Paul wrote to them to rebuke them and provide clear teaching on the proper way to use gifts and take communion. He wanted them to straighten out their practices so that God would be glorified. Since God has not changed in the intervening years, the instructions for how to worship God hold for us today.
Peter, himself a pastor, wrote about the proper function and role of a pastor in the church. It was not to be an exalted role, wielding power over the church. The pastor was to consider himself an under-shepherd. He did not have authority of his own but received a commission from the over-shepherd, who is Jesus.
This was a foreign concept in the early church. But even today, we see people who try to grab any platform and use it for their ends. Fortunately, God has provided us with the instruction that we need to not fall into that trap and live lives that bring glory to God.
These are only a few examples of what we find in the epistles. To learn more, it’s great to dive in and study God’s communication to us. There is much practical wisdom and effective correction and instruction in them.
The Epistles Are Not “Better”
Many people think these are the best parts of the Bible because they are written to people most like us. They most directly address situations that are familiar and relevant to us today. These people create a hierarchy of books of the Bible and place the epistles at the top.
This is not accurate or appropriate. The entire Bible is God’s inspired word. Every bit of it was “breathed out” by the Holy Spirit. We cannot say that any part of God’s communication to us is better than any other part.

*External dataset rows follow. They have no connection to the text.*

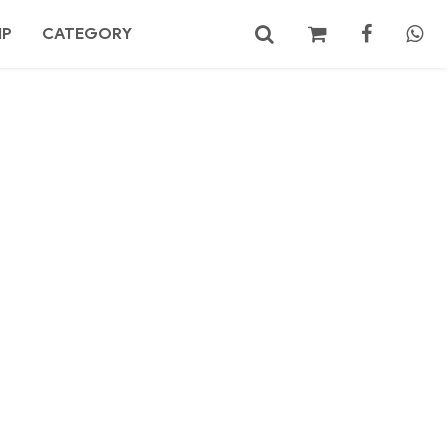
MP
CATEGORY
No products in the cart.
Search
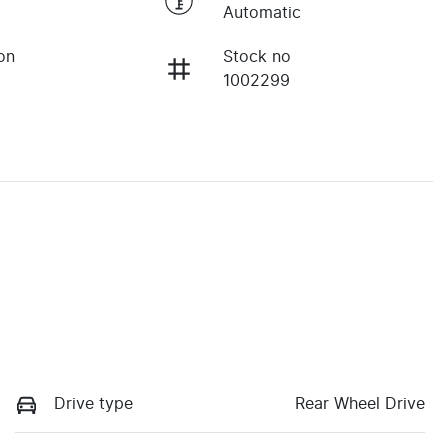
Automatic
on
Stock no
1002299
Drive type
Rear Wheel Drive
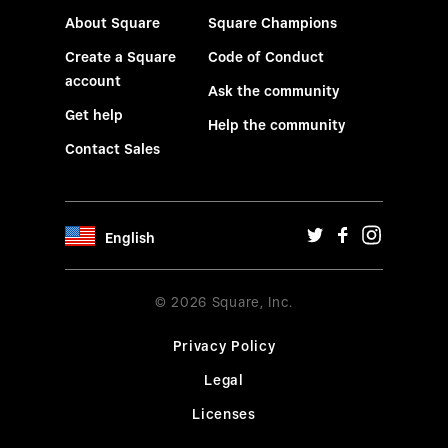
About Square
Square Champions
Create a Square
Code of Conduct
account
Ask the community
Get help
Help the community
Contact Sales
English
© 2026 Square, Inc.
Privacy Policy
Legal
Licenses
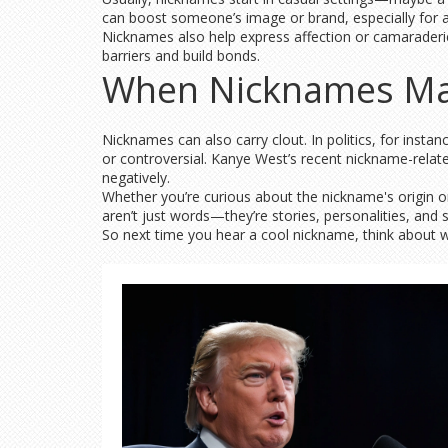
can boost someone’s image or brand, especially for ath
Nicknames also help express affection or camaraderi
barriers and build bonds.
When Nicknames Ma
Nicknames can also carry clout. In politics, for ins
or controversial. Kanye West’s recent nickname-relate
negatively.
Whether you’re curious about the nickname's origin 
aren’t just words—they’re stories, personalities, and
So next time you hear a cool nickname, think about wh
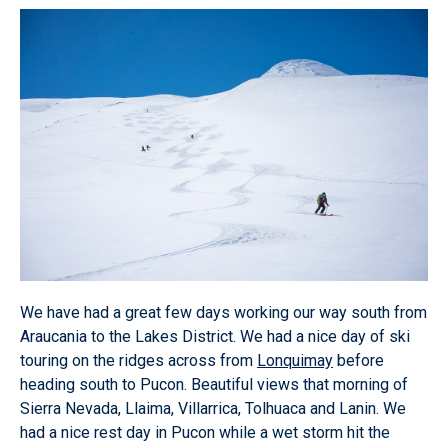
We have had a great few days working our way south from
Araucania to the Lakes District. We had a nice day of ski
touring on the ridges across from
Lonquimay
before
heading south to Pucon. Beautiful views that morning of
Sierra Nevada, Llaima, Villarrica, Tolhuaca and Lanin. We
had a nice rest day in Pucon while a wet storm hit the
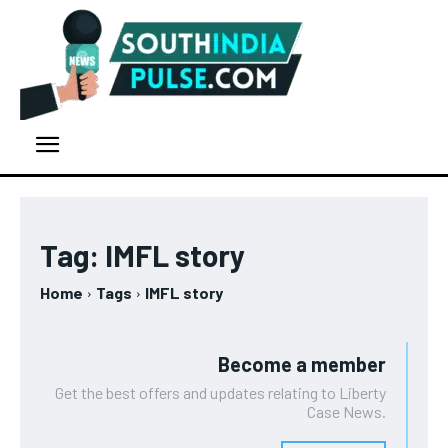
Tag:
IMFL story
Home
Tags
IMFL story
Become a member
Get the best offers and updates relating to Liberty
Case News.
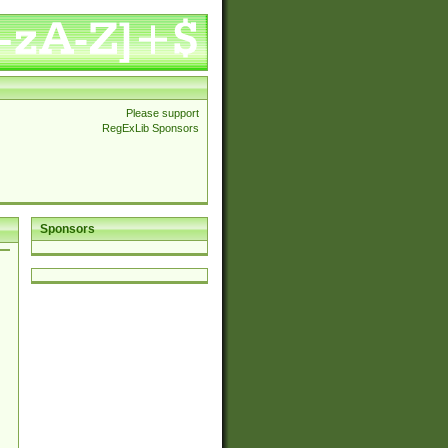
Please support
RegExLib Sponsors
Sponsors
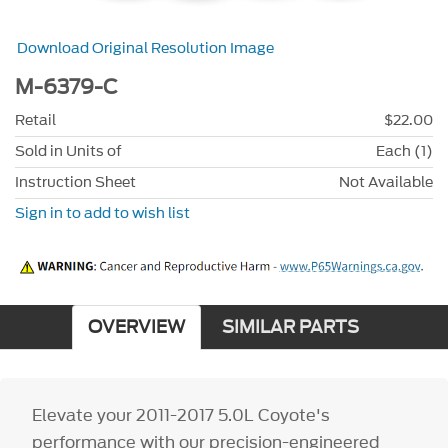
Download Original Resolution Image
M-6379-C
Retail
$22.00
Sold in Units of
Each (1)
Instruction Sheet
Not Available
Sign in to add to wish list
OVERVIEW
SIMILAR PARTS
Elevate your 2011-2017 5.0L Coyote's
performance with our precision-engineered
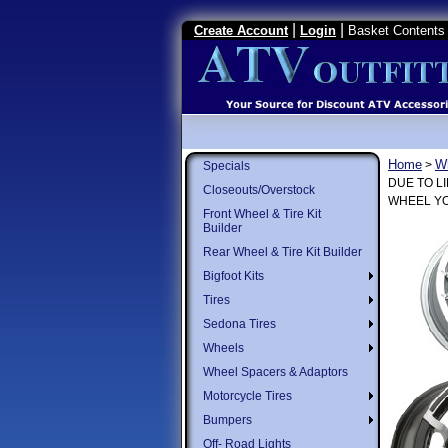
|
|
Create Account
Login
Basket Contents 
Home
W
>
Specials
DUE TO L
Closeouts/Overstock
WHEEL YO
Front Wheel & Tire Kit
Builder
Rear Wheel & Tire Kit Builder
Bigfoot Kits
Tires
Sedona Tires
Wheels
Wheel Spacers & Adaptors
Motorcycle Tires
Bumpers
Off- Road Lights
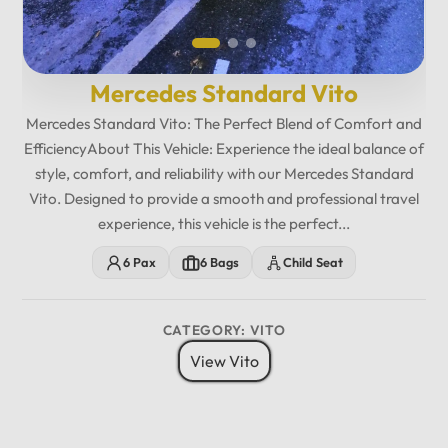
Mercedes Standard Vito
Mercedes Standard Vito: The Perfect Blend of Comfort and
EfficiencyAbout This Vehicle: Experience the ideal balance of
style, comfort, and reliability with our Mercedes Standard
Vito. Designed to provide a smooth and professional travel
experience, this vehicle is the perfect...
6 Pax
6 Bags
Child Seat
CATEGORY: VITO
View Vito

The epistles certainly have a direct application to us today. However, we cannot elevate them over other parts of the Bible lest we fall into error ourselves. We find amazing divine truth on every page, and should not be partial to one or another location.
At the same time, we cannot deny the practicality of these letters. They speak directly to us, in our natural condition. Just like the first-century church, we are people saved by grace, seeking to obey the word of God. We have some advantages in that the entire Bible has been preserved for us, while the first century Christians were living through this period of revelation.
Dive into the epistles – but no more than any other book of the Bible. All of God’s word is good.